> [Assignment]: Each line of the listing that includes "КАМА" should be reported.

··· Material for this exercise

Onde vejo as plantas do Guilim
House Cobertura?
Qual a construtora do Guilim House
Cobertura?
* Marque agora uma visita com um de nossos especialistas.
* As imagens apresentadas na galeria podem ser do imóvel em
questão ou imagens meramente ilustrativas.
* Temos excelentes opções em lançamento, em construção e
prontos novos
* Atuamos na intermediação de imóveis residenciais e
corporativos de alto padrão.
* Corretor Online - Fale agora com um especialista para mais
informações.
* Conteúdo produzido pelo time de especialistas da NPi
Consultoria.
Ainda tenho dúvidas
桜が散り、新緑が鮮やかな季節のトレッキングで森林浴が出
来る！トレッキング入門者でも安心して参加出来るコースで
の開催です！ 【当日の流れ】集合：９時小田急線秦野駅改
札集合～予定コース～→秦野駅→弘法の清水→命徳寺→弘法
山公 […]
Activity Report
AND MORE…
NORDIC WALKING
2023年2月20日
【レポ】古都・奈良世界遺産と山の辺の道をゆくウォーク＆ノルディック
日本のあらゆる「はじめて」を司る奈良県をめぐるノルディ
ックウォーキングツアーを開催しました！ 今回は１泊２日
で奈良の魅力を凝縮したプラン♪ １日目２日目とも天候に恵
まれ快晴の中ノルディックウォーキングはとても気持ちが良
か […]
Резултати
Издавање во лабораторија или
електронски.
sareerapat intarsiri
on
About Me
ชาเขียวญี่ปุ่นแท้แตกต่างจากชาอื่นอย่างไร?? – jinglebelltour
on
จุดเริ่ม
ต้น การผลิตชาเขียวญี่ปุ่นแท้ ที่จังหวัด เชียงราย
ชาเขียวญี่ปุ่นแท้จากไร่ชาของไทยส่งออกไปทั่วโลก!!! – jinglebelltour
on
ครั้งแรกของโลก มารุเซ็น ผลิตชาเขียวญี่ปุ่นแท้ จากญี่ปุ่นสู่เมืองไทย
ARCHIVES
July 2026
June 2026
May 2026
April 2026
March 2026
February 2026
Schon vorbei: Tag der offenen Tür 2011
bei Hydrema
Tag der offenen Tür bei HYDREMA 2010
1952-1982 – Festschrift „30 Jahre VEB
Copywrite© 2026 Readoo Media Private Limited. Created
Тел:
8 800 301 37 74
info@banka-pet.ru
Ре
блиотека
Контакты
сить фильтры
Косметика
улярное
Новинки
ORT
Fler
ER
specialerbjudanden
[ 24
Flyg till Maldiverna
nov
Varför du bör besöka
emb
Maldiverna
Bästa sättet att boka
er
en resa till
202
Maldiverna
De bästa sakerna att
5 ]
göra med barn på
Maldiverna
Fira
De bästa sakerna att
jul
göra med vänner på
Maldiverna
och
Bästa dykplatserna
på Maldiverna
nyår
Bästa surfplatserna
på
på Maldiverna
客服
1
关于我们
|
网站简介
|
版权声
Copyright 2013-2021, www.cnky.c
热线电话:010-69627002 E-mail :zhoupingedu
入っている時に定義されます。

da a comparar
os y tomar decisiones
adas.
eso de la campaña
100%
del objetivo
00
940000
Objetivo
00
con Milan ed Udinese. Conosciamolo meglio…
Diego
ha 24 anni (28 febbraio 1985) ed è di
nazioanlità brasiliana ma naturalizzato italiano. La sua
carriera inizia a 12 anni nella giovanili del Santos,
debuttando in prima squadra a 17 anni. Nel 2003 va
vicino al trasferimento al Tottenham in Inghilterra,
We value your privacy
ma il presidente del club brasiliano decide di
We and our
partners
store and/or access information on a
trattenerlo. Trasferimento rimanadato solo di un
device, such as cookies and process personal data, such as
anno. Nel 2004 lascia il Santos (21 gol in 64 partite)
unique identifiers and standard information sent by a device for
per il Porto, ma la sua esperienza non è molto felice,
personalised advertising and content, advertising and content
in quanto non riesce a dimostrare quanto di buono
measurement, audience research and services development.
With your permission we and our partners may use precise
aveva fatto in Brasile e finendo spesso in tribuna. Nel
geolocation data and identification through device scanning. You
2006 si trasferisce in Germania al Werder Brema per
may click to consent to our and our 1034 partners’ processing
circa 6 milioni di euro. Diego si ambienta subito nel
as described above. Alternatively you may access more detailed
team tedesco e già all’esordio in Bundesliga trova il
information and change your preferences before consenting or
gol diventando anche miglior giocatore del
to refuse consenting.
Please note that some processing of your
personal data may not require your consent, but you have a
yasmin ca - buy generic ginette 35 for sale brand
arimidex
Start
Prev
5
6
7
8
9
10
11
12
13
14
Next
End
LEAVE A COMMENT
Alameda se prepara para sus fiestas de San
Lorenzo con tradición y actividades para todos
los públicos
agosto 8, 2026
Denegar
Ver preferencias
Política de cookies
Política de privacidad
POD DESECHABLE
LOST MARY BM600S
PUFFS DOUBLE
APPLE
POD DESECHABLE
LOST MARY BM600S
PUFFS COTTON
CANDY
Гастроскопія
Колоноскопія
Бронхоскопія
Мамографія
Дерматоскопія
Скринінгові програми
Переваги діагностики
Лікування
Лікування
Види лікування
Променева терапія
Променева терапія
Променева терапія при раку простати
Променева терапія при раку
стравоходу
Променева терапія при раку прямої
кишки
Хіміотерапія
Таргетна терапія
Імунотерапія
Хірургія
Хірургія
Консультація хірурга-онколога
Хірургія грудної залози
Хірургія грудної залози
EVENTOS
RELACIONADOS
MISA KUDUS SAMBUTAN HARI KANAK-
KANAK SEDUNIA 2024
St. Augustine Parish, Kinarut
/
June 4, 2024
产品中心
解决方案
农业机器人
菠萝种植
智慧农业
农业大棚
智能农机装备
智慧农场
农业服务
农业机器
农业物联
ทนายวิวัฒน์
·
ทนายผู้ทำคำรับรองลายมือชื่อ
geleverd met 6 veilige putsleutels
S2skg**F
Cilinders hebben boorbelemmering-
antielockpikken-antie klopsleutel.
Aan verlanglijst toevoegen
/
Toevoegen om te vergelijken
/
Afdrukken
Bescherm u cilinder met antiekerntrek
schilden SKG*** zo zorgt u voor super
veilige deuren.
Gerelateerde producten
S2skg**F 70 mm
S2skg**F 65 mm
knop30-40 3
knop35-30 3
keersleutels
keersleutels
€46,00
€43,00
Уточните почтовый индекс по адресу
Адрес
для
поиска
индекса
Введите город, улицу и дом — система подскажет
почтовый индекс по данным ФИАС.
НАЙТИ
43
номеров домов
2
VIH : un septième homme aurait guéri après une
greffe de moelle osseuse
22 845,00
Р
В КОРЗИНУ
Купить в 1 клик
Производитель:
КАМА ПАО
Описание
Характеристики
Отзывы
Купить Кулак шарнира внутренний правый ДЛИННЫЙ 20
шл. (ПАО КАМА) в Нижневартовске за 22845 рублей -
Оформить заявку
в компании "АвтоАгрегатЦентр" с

······

> [Task answer]:
КАМА ПАО
шл. (ПАО КАМА) в Нижневартовске за 22845 рублей -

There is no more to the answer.